[Extracted page text data]

■ ■ ■

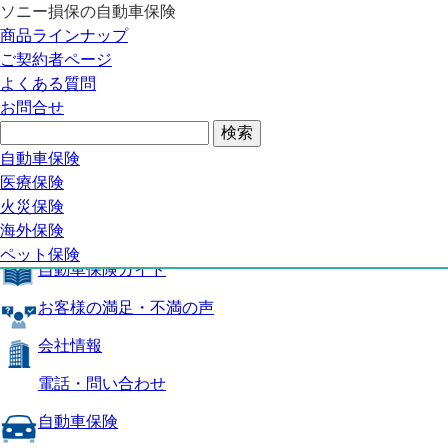
ソニー損保の自動車保険
自動車保険トップ
商品ラインナップ
商品の特長
ご契約者ページ
補償内容
よくある質問
自動車保険ガイド
お問合せ
お客様の満足・不満の声
よくある質問
自動車保険トップ
自動車保険
医療保険
商品の特長
火災保険
海外保険
補償内容
ペット保険
自動車保険ガイド
お客様の満足・不満の声
会社情報
電話・問い合わせ
自動車保険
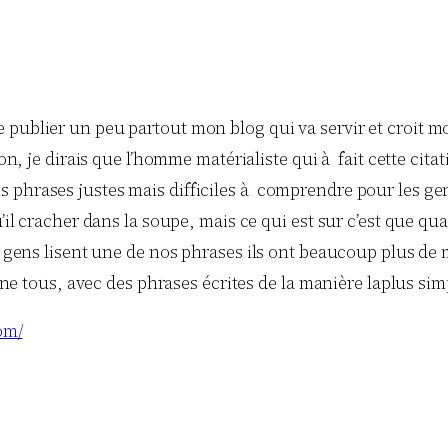
te publier un peu partout mon blog qui va servir et croit mo
, je dirais que l’homme matérialiste qui à fait cette citatio
 des phrases justes mais difficiles à comprendre pour les 
il cracher dans la soupe, mais ce qui est sur c’est que qu
gens lisent une de nos phrases ils ont beaucoup plus de ma
ne tous, avec des phrases écrites de la manière laplus sim
om/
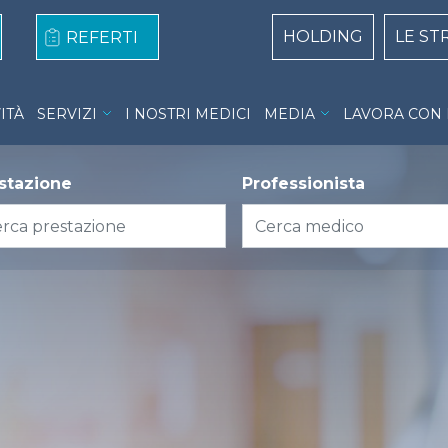
Centri Top naviga
HOLDING
LE S
REFERTI
nu
VITÀ
SERVIZI
I NOSTRI MEDICI
MEDIA
LAVORA CON 
stazione
Professionista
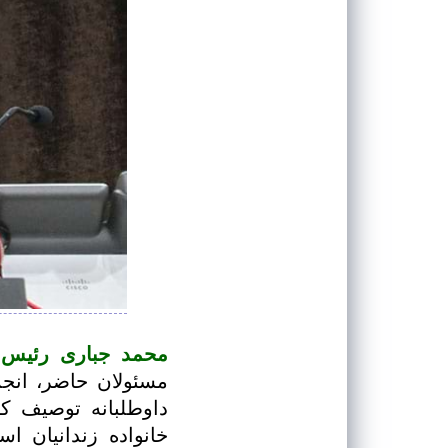
محمد جباری رئیس ه
مسئولان حاضر، انجم
داوطلبانه توصیف ک
خانواده زندانیان 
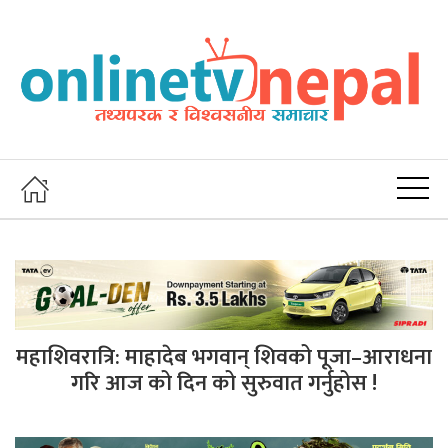
महाशिवरात्रि: माहादेब भगवान् शिवको पूजा–आराधना
गरि आज को दिन को सुरुवात गर्नुहोस !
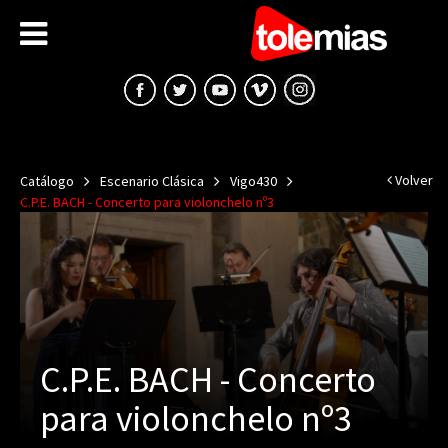
Volver
Catálogo
Escenario Clásica
Vigo430
C.P.E. BACH - Concerto para violonchelo nº3
C.P.E. BACH - Concerto
para violonchelo nº3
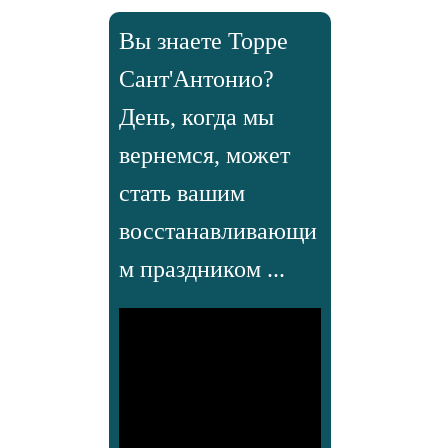
Вы знаете Торре
Сант'Антонио?
День, когда мы
вернемся, может
стать вашим
восстанавливающи
м праздником ...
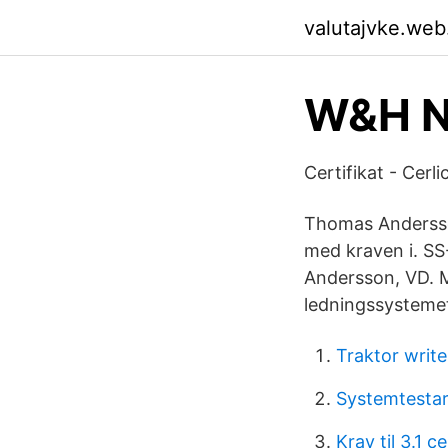
valutajvke.web
W&H No
Certifikat - Cerl
Thomas Andersson
med kraven i. SS
Andersson, VD. Mi
ledningssystemet
Traktor write 
Systemtestar
Krav til 3.1 ce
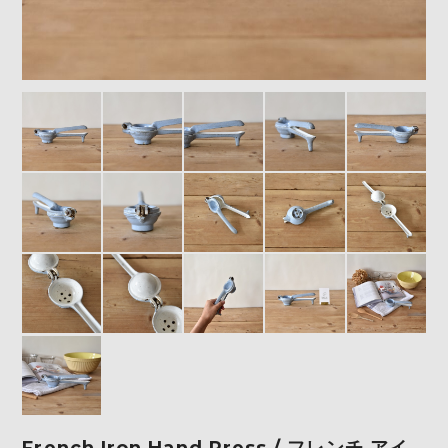
French Iron Hand Press / フレンチ アイ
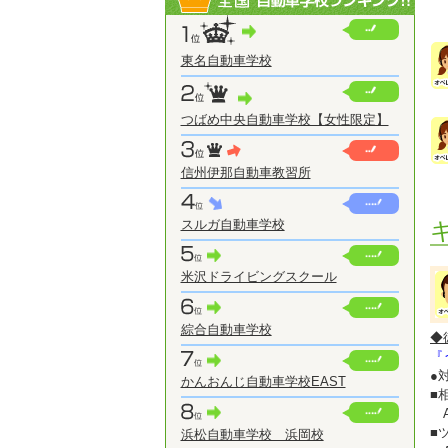
東名自動車学校
つばめ中央自動車学校【女性限定】
信州伊那自動車教習所
スルガ自動車学校
米沢ドライビングスクール
綜合自動車学校
◆
『
●
かんおんじ自動車学校EAST
■
A
■
浜松自動車学校 浜岡校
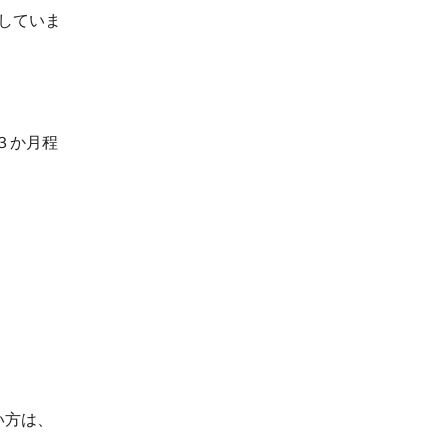
していま
３か月程
い方は、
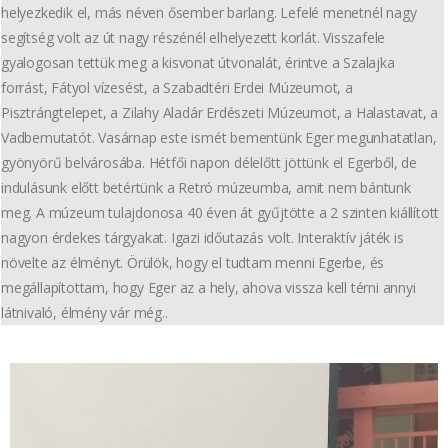
helyezkedik el, más néven ősember barlang. Lefelé menetnél nagy
segítség volt az út nagy részénél elhelyezett korlát. Visszafele
gyalogosan tettük meg a kisvonat útvonalát, érintve a Szalajka
forrást, Fátyol vízesést, a Szabadtéri Erdei Múzeumot, a
Pisztrángtelepet, a Zilahy Aladár Erdészeti Múzeumot, a Halastavat, a
Vadbemutatót. Vasárnap este ismét bementünk Eger megunhatatlan,
gyönyörű belvárosába. Hétfői napon délelőtt jöttünk el Egerből, de
indulásunk előtt betértünk a Retró múzeumba, amit nem bántunk
meg. A múzeum tulajdonosa 40 éven át gyűjtötte a 2 szinten kiállított
nagyon érdekes tárgyakat. Igazi időutazás volt. Interaktív játék is
növelte az élményt. Örülök, hogy el tudtam menni Egerbe, és
megállapítottam, hogy Eger az a hely, ahova vissza kell térni annyi
látnivaló, élmény vár még..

■ ■ ■

> [WORK TO BE COMPLETED]:
"gens lisent une" marks the last line to keep. Retype every line from the start of the entries through that one, exactly, and drop the pictures.

> [ANSWER TO THIS TASK]:
ソニー損保の自動車保険
自動車保険トップ
商品ラインナップ
商品の特長
ご契約者ページ
補償内容
よくある質問
自動車保険ガイド
お問合せ
お客様の満足・不満の声
よくある質問
自動車保険トップ
自動車保険
医療保険
商品の特長
火災保険
海外保険
補償内容
ペット保険
自動車保険ガイド
お客様の満足・不満の声
会社情報
電話・問い合わせ
自動車保険
te publier un peu partout mon blog qui va servir et croit mo
, je dirais que l’homme matérialiste qui à fait cette citatio
 des phrases justes mais difficiles à comprendre pour les 
il cracher dans la soupe, mais ce qui est sur c’est que qu
gens lisent une de nos phrases ils ont beaucoup plus de ma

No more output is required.